A somber moment passed.

 

“Okay, then I’ll just see what I can find out on my own,” Jennifer said.

 

I turned my attention to Cisco.

 

“Cisco, what have you got for us?”

 

“I’ve got a few things so far. First of all, you asked me to run down Gloria since the last time you had a case with her. I did that and went through all the usual channels, digital and human, and she pretty much dropped off the grid after that last case. You said she moved to Hawaii, but if she did, she never got a driver’s license or paid utilities or set up cable TV or purchased a property on any of the islands.”

 

“She said she was going to live with a friend,” I said. “Somebody who was going to take care of her.”

 

Cisco shrugged.

 

“That could be but most people leave at least a shadow of a trail. I couldn’t find anything. I think what’s more likely is that’s the point where she started reinventing herself. You know, new name, ID, all of that.”

 

“Giselle Dallinger.”

 

“Maybe, or that could have been later. People who do this usually don’t stick with one ID. It’s a cycle. Whenever they think somebody might be getting close or it’s time to change, they go through the process again.”

 

“Yeah, but she wasn’t in Witness Protection. She just wanted a new start. This seems kind of extreme.”

 

Jennifer cut in on the back-and-forth then.

 

“I don’t know, if I had this record on my name and I wanted to start over somewhere, I’d lose the name. Nowadays everything’s digital and a lot of it is public information. Probably the last thing she wanted was somebody in Hawaii digging up all of this stuff.”

 

She patted the stack of files in front of her.
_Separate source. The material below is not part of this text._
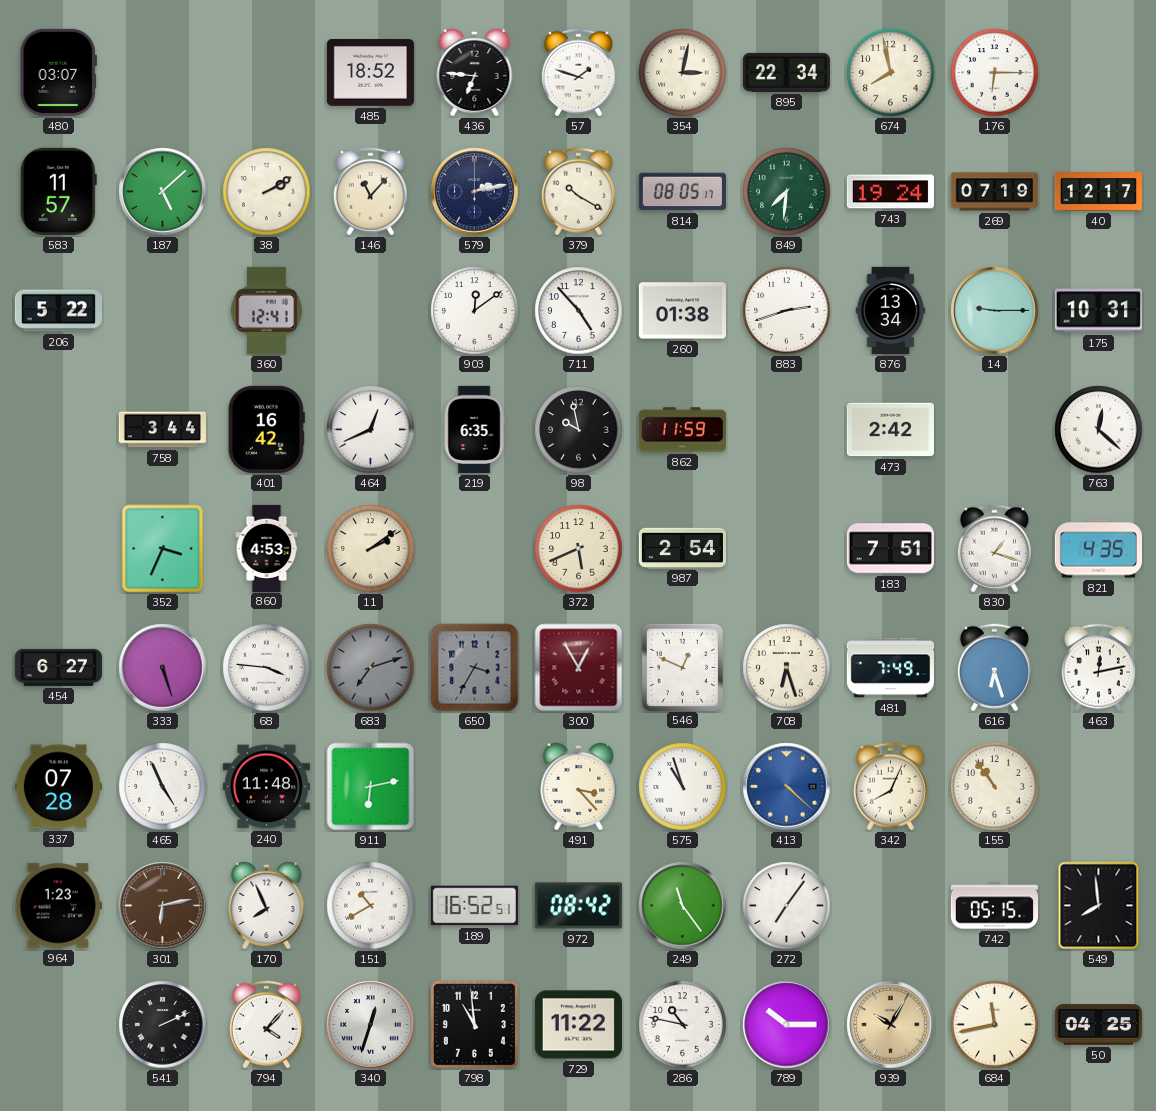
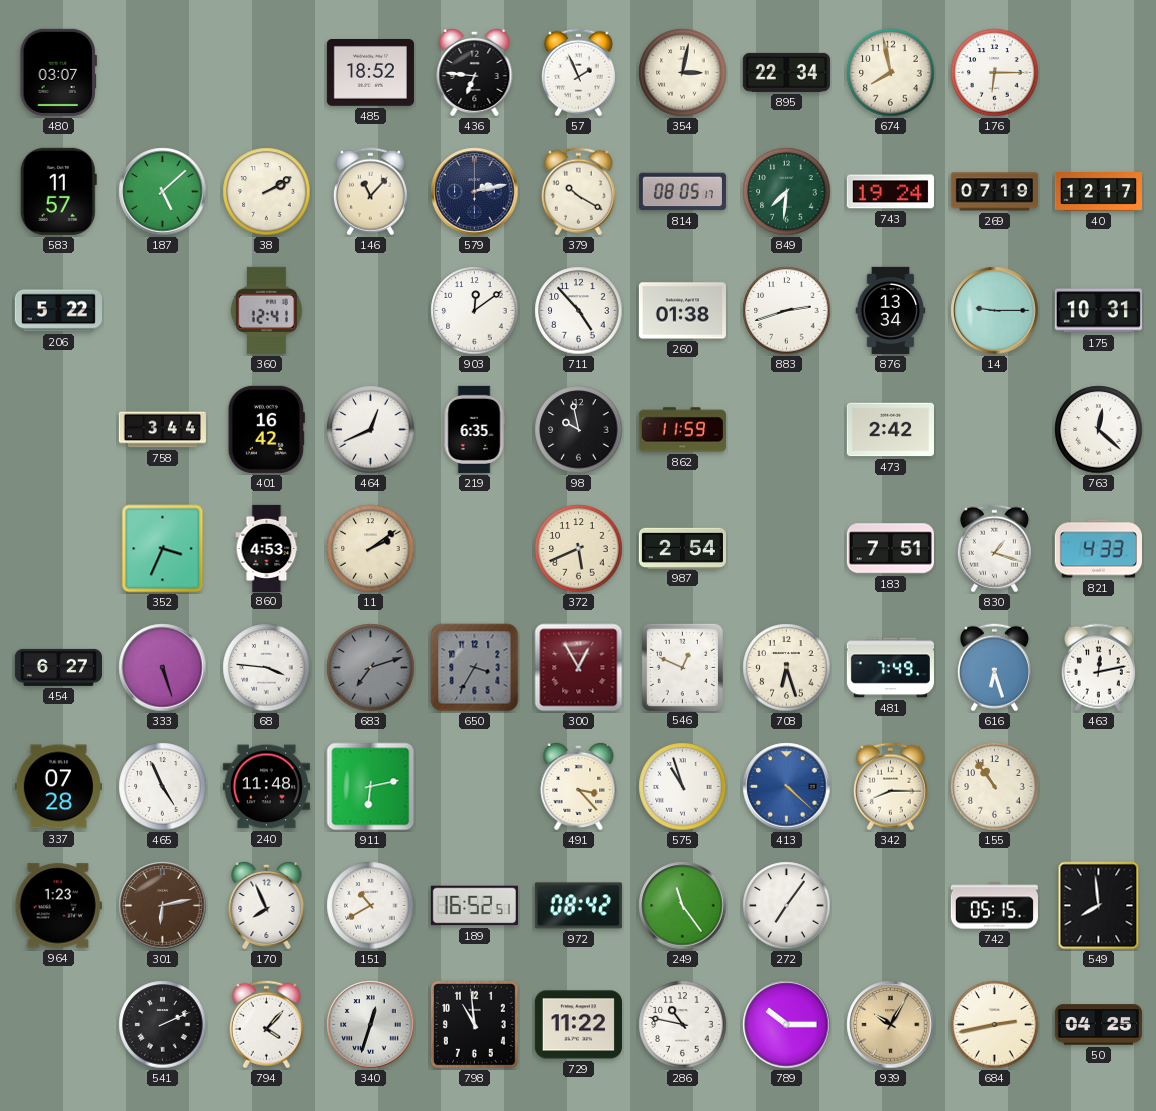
57: 1:48 -> 1:56
821: 4:35 -> 4:33
342: 8:04 -> 8:15
684: 11:43 -> 2:43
She made a good point.

 

“Okay,” I said, “what about Giselle Dallinger? When did she show up?”

 

“Not so sure,” Cisco said. “Her current driver’s license was issued in Nevada two years ago. She never changed it when she moved over here. She rented the apartment on Franklin sixteen months ago, providing a four-year rental history in Las Vegas. I haven’t had time to go back into it over there but I’ll get to it soon.”

 

I pulled a pad out of my briefcase and wrote a few questions I needed to ask Andre La Cosse the next time we spoke.

 

“Okay, what else?” I asked. “Did you get to the Beverly Wilshire yesterday?”

 

“I did. But before I get to that, let’s talk about the apartment on Franklin.”

 

I nodded. It was his report. He could deliver it the way he wanted.

 

“Let’s start with the fire. It was first reported at twelve fifty-one Monday morning when smoke alarms in the hallway outside the apartment went off and residents entered the hallway and saw smoke coming from our victim’s door. The fire gutted the living room—where the body was located—and heavily damaged the kitchen and the two bedrooms. The smoke detectors inside the apartment evidently did not go off and the reason for that is under investigation.”

 

“What about a sprinkler system?”

 

“No sprinkler system. It’s an old building and it was grandfathered in without it. Now, from what I was able to pick up over at the fire station, there were two investigations of this death.”

 

“Two?” I asked.

 

This was sounding like something I could use.

 

“That’s right. Both police and fire investigators signed off on it at first as accidental, with the victim falling asleep on the couch while smoking. The accelerant was the blouse she was wearing, which was made of polyurethane. What changed their minds about that was the coroner’s initial survey. The remains were bagged and tagged at the scene and taken to the ME’s Office.”

 

Cisco looked at his own notes, which had been scratched on a pocket notebook that looked tiny in his big left hand.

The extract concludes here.